Coming out of the most recent trip to Kitty's there's been an odd swirl of feelings.  Some of which I've already spoken about, but others I've had to take time to process through.

Once I had a day home without any of my polycule present, drop started to hit like a brick.  I was exhausted, and doing anything for the first day or so was a project.  Squishy wasn't being easy to deal with, and that certainly didn't help as the I trudged my way through a few days.

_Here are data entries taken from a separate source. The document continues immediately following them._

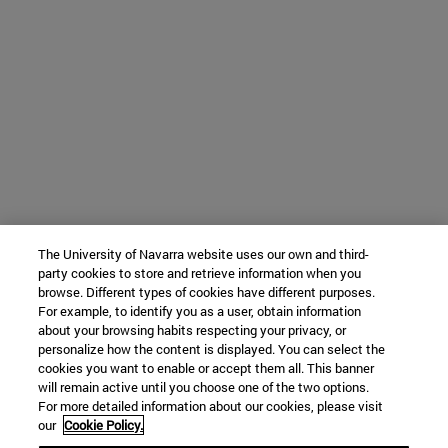
The University of Navarra website uses our own and third-
party cookies to store and retrieve information when you
browse. Different types of cookies have different purposes.
For example, to identify you as a user, obtain information
about your browsing habits respecting your privacy, or
personalize how the content is displayed. You can select the
cookies you want to enable or accept them all. This banner
will remain active until you choose one of the two options.
For more detailed information about our cookies, please visit
our
Cookie Policy.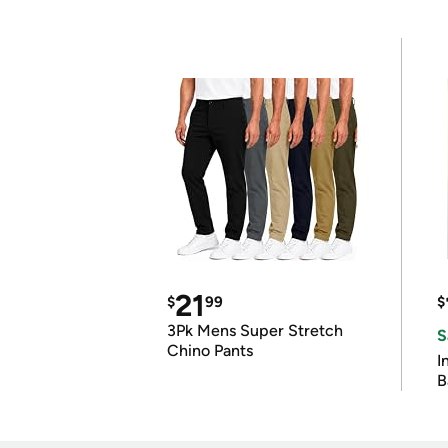
21
$
99
$
3Pk Mens Super Stretch
S
Chino Pants
I
B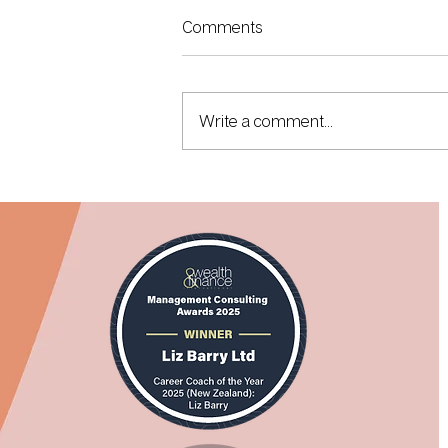
Comments
Write a comment...
I Took My First Driverless Taxi...
It Will Change What You Think
About Your Career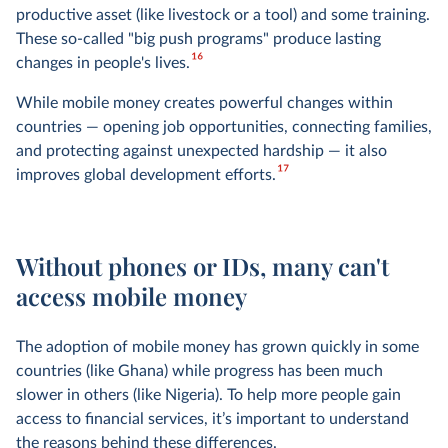
productive asset (like livestock or a tool) and some training.
These so-called "big push programs" produce lasting
16
changes in people's lives.
While mobile money creates powerful changes within
countries — opening job opportunities, connecting families,
and protecting against unexpected hardship — it also
17
improves global development efforts.
Without phones or IDs, many can't
access mobile money
The adoption of mobile money has grown quickly in some
countries (like Ghana) while progress has been much
slower in others (like Nigeria). To help more people gain
access to financial services, it’s important to understand
the reasons behind these differences.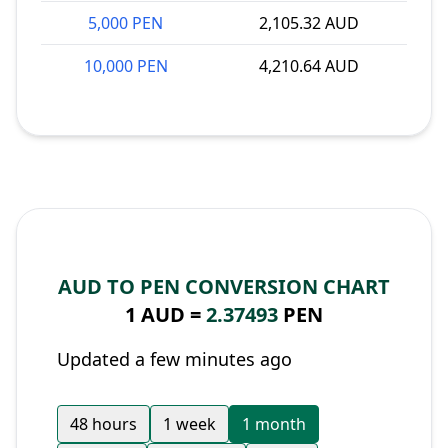
5,000 PEN
2,105.32 AUD
10,000 PEN
4,210.64 AUD
AUD TO PEN CONVERSION CHART
1 AUD =
2.37493
PEN
Updated a few minutes ago
48 hours
1 week
1 month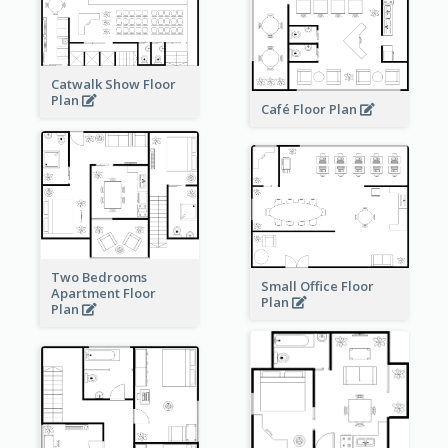
Catwalk Show Floor
Plan
Café Floor Plan
Two Bedrooms
Small Office Floor
Apartment Floor
Plan
Plan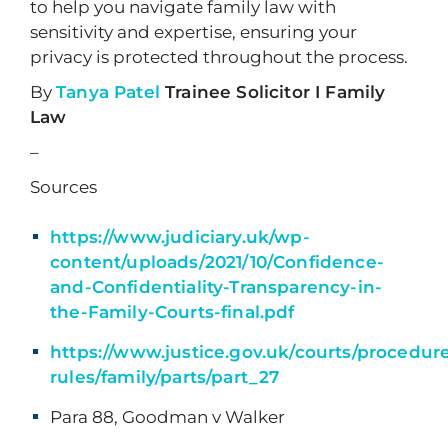
to help you navigate family law with
sensitivity and expertise, ensuring your
privacy is protected throughout the process.
By
Tanya Patel
Trainee Solicitor I Family
Law
–
Sources
https://www.judiciary.uk/wp-
content/uploads/2021/10/Confidence-
and-Confidentiality-Transparency-in-
the-Family-Courts-final.pdf
https://www.justice.gov.uk/courts/procedur
rules/family/parts/part_27
Para 88, Goodman v Walker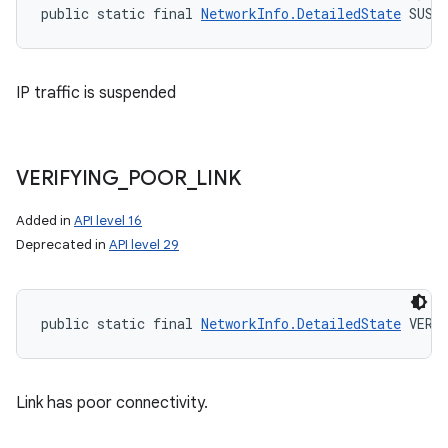
public static final 
NetworkInfo.DetailedState
 SUSP
IP traffic is suspended
VERIFYING
_
POOR
_
LINK
Added in
API level 16
Deprecated in
API level 29
public static final 
NetworkInfo.DetailedState
 VERI
Link has poor connectivity.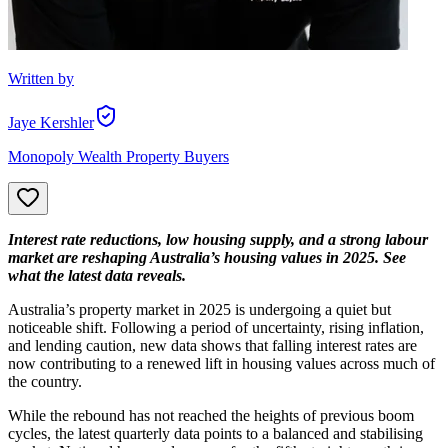
Written by
Jaye Kershler
Monopoly Wealth Property Buyers
Interest rate reductions, low housing supply, and a strong labour
market are reshaping Australia’s housing values in 2025. See
what the latest data reveals.
Australia’s property market in 2025 is undergoing a quiet but
noticeable shift. Following a period of uncertainty, rising inflation,
and lending caution, new data shows that falling interest rates are
now contributing to a renewed lift in housing values across much of
the country.
While the rebound has not reached the heights of previous boom
cycles, the latest quarterly data points to a balanced and stabilising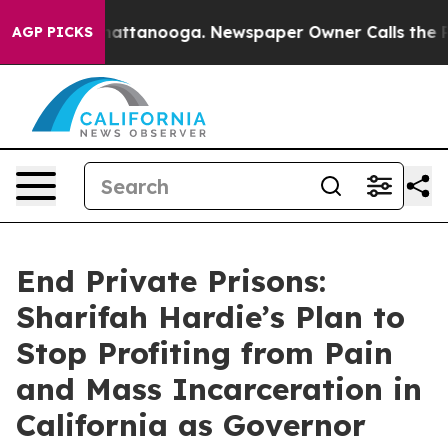
s in Chattanooga. Newspaper Owner Calls the People 
AGP PICKS
End Private Prisons:
Sharifah Hardie’s Plan to
Stop Profiting from Pain
and Mass Incarceration in
California as Governor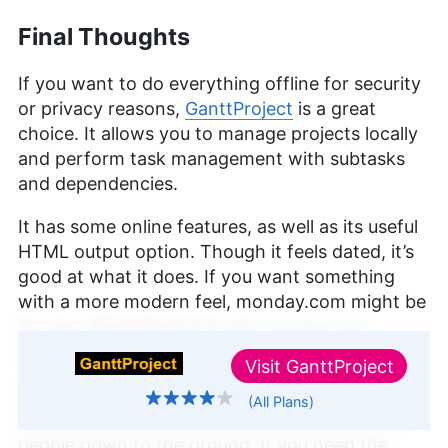
Final Thoughts
If you want to do everything offline for security
or privacy reasons,
GanttProject
is a great
choice. It allows you to manage projects locally
and perform task management with subtasks
and dependencies.
It has some online features, as well as its useful
HTML output option. Though it feels dated, it’s
good at what it does. If you want something
with a more modern feel, monday.com might be
for you. Read about it in our
monday.com
review
.
Visit
GanttProject
GanttProject is basic in terms of what it offers,
(All Plans)
↑ Top
but the lack of bells and whistles will suit some
people down to the ground. If you need the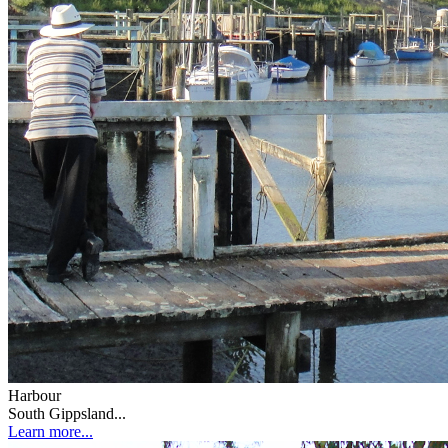
Harbour
South Gippsland...
Learn more...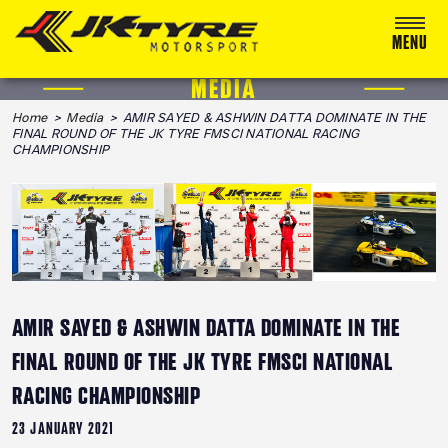
MENU
MEDIA
ABOUT US
Home
>
Media
> AMIR SAYED & ASHWIN DATTA DOMINATE IN THE
FINAL ROUND OF THE JK TYRE FMSCI NATIONAL RACING
RACING
CHAMPIONSHIP
RALLY
ADVENTURE & OFF-ROAD
MEDIA
BLOG
AMIR SAYED & ASHWIN DATTA DOMINATE IN THE
FINAL ROUND OF THE JK TYRE FMSCI NATIONAL
CALENDAR 2026
RACING CHAMPIONSHIP
23 JANUARY 2021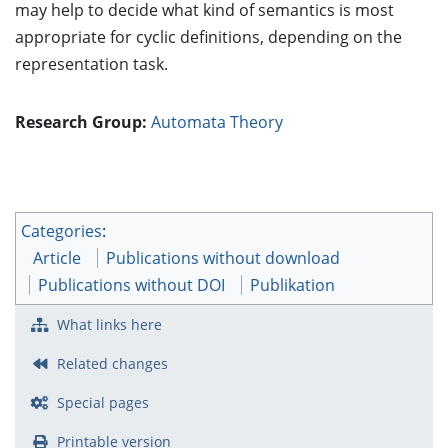
may help to decide what kind of semantics is most
appropriate for cyclic definitions, depending on the
representation task.
Research Group:
Automata Theory
Categories
:
Article
Publications without download
Publications without DOI
Publikation
What links here
Related changes
Special pages
Printable version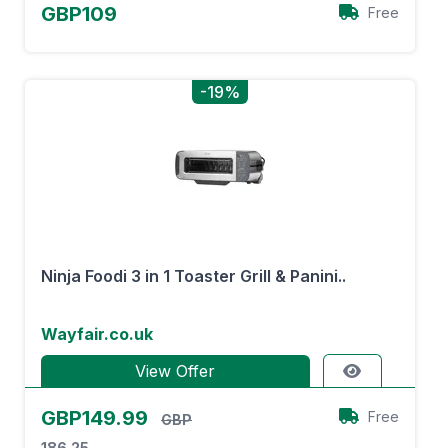
GBP109
Free
-19%
Ninja Foodi 3 in 1 Toaster Grill & Panini..
Wayfair.co.uk
View Offer
GBP149.99
Free
GBP
186.25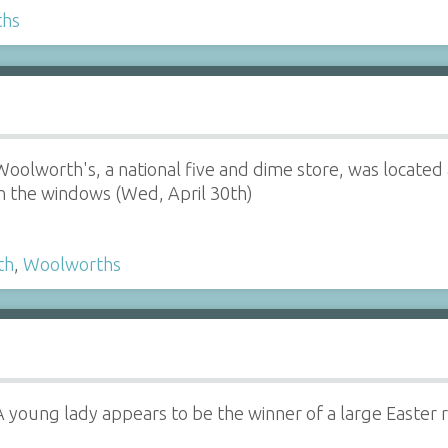
ths
Woolworth's, a national five and dime store, was located a
in the windows (Wed, April 30th)
th
,
Woolworths
A young lady appears to be the winner of a large Easter 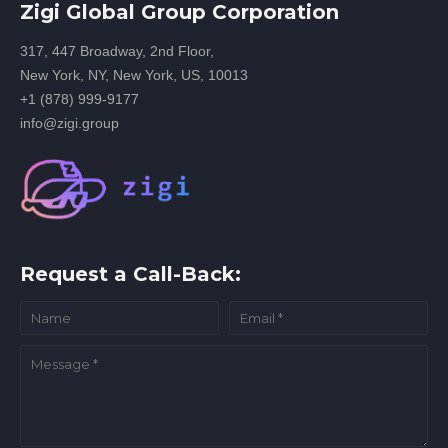
Zigi Global Group Corporation
317, 447 Broadway, 2nd Floor,
New York, NY, New York, US, 10013
+1 (878) 999-9177
info@zigi.group
Request a Call-Back: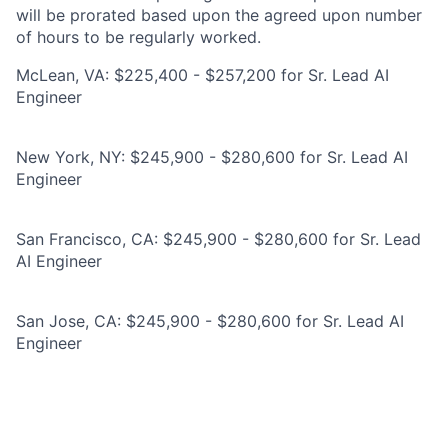
will be prorated based upon the agreed upon number
of hours to be regularly worked.
McLean, VA: $225,400 - $257,200 for Sr. Lead AI
Engineer
New York, NY: $245,900 - $280,600 for Sr. Lead AI
Engineer
San Francisco, CA: $245,900 - $280,600 for Sr. Lead
AI Engineer
San Jose, CA: $245,900 - $280,600 for Sr. Lead AI
Engineer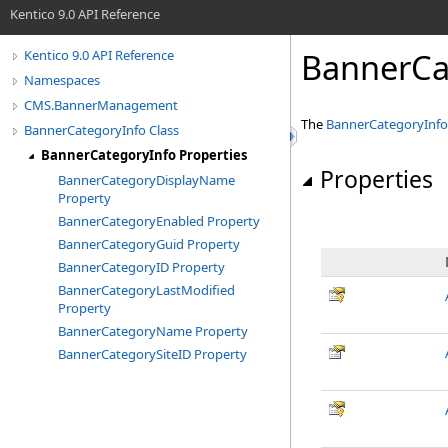
Kentico 9.0 API Reference
BannerCa
Kentico 9.0 API Reference
Namespaces
CMS.BannerManagement
The
BannerCategoryInfo
BannerCategoryInfo Class
BannerCategoryInfo Properties
Properties
BannerCategoryDisplayName
Property
BannerCategoryEnabled Property
BannerCategoryGuid Property
BannerCategoryID Property
BannerCategoryLastModified
Property
BannerCategoryName Property
BannerCategorySiteID Property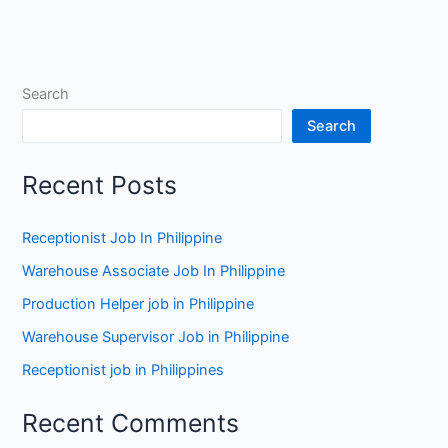
Search
Search
Recent Posts
Receptionist Job In Philippine
Warehouse Associate Job In Philippine
Production Helper job in Philippine
Warehouse Supervisor Job in Philippine
Receptionist job in Philippines
Recent Comments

I wasn't dealing with the usual symptoms though that also accompany that mental state.  I was anxious over not knowing what would happen in the next few weeks.  Overthinking the options that depended on others, possibilities for when Squishy goes back to school, and a thousand other things.  Enough that would overwhelm most, but instead all of gave me a sense of anticipation.  Wanting to know what would happen, and feeling a bit like spinning wheels, but enough possibility for good that it wasn't digging.

I had the desire for contact that I had expected.  Waking up wishing I was curled up with someone, the comfort of arms around me and pressure of sleepy weight.  I wanted to go through that conflict of deciding whether to get out of bed or just snuggle into someone's chest and ignore the coming day.

What was odd though, was how much I wanted not just touch, but sex.  Normally, when I'm feeling more anxious or stressed, it's the one time that my sex drive dips.  Taking a break in order to help me focus through what needs to be done.  However, this time, as I woke up wanting closeness, the next thing passing through my mind was wanting how much I wanted to get down.  Wanting a sleepy attempt at fervent desire, a mix of clumsy force and need before starting the day.

It's been an odd balance, to come with everything else I've been adjusting to.  I guess sometimes drop isn't all bad.